Attualità sabato 29 ottobre 2016 ore 18:00

Il Pd scende in piazza per il Sì

Il segretario del Pd e presidente del Consiglio Matteo Renzi alla manifestazione del Sì. “Questa è Piazza del Popolo, non dei populismi"



ROMA — Sulle note di ''O Sole Mio", il presidente del Consiglio, Matteo Renzi, è salito sul palco della manifestazione Pd "La piazza è del popolo. Sì a un'Italia più forte, sì a un'Europa più giusta", a Roma in Piazza del Popolo per l'intervento conclusivo. In piazza migliaia di sostenitori con le bandiere del partito democratico, presente anche Gianni Cuperlo della minoranza del Pd, i ministri Pinotti e Boschi e tanti sostenitori anche dalla Toscana, circa 4.000, partiti questa mattina con pullman e un treno speciale.

“Questa è Piazza del Popolo, non dei populismi". Con queste parole Matteo Renzi inizia il suo discorso alla manifestazione per il Sì al Referendum costituzionale del 4 dicembre. "Il nostro destino è cambiare l’Italia, non litigare al nostro interno. Il nostro destino è cambiare destini nostri figli nipoti”.

"Quanto è bello tornare ad abbracciarsi in piazza. Il nostro destino non è litigare al nostro interno ma cambiare l'Italia". E' il messaggio di Matteo Renzi dal palco della manifestazione del piazza del Popolo a Roma per il Sì al referendum. 

Poi il premier è passato al tema Italicum: "Non abbiamo aperto ma spalancato le porte". "Ora - ha detto Matteo Renzi - non si usi la legge elettorale come alibi perché siamo pronti a cambiarla. Il punto non è più questo ma è se vogliamo continuare a guardare soltanto la nostra storia o ci va di parlare finalmente del futuro del Paese". "Tocca a noi - dice ancora - decidere se costruire il futuro o fare come quando passa il treno e non si sale: per paura, per pigrizia, per ritardo. Noi ci dobbiamo salire sul treno e guidarlo".

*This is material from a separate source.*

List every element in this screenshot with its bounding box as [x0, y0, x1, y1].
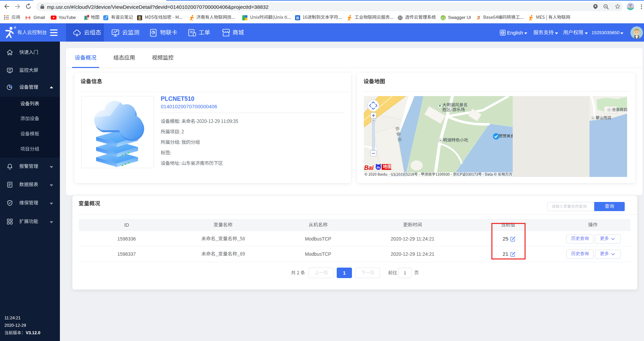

Renzi non risparmia stoccate alla 'vecchia guardia' Dem: "Perchè si dice di No? Perché non l'ho pensata io, sostiene la vecchia guardia che dice 'se la scrivevamo noi sarebbe stata meglio', può darsi, il punto è che non l'hanno scritta, l'hanno discussa, contestata, chiacchierata, digerita e poi si sono dimenticati di scriverla. Il fatto che voi avete fallito non vuol dire che dovete far fallire noi".

Poi il segretario del Pd spiega ai militanti come affrontare questo ultimo mese prima del referendum costituzionale: "Trentasei giorni mancano da qui al referendum. Faremo sms tavolini in piazza volantini dibattiti sui social. Tutto bello. Voglio farvi una proposta. In questo momento di odio sui social e di violenza verbale vi propongo una sfida curiosa: il Pd provi a portare le sue idee, ma costruisca una comunità in Italia. Non accettiamo di diventare solo codici fiscali. Vi propongo di essere donne e uomini che fanno politica, non dentro i circoli, non chiusi a chiave dentro i nostri equilibri interni. Ma di spalancare le finestre all'Italia. I giovani devono esserci nelle Università. Basta con le liti interne".

"In questi mesi abbiamo avuto discussioni, qualche litigio di troppo, come sono belle le riunioni in streaming ma quanto è bello tornare ad abbracciarsi in piazza. Il nostro destino non è litigare nostro interno ma cambiare l'Italia. E farlo adesso!".

Poi l'appello ai giovani dem: "Andate nelle università, nelle aule" a convincere del Sì al referendum. Matteo Renzi, in piazza del Popolo a Roma, lancia un appello ai giovani perché tornino alla politica attiva. "L''idea che i giovani siano contro la riforma, da cosa deriva? Abbiamo bisogno di smettere con lo sguardo rivolto sul nostro ombelico, ai nostri minimi chiacchiericci interni e guardare al Paese", dice in un altro passaggio.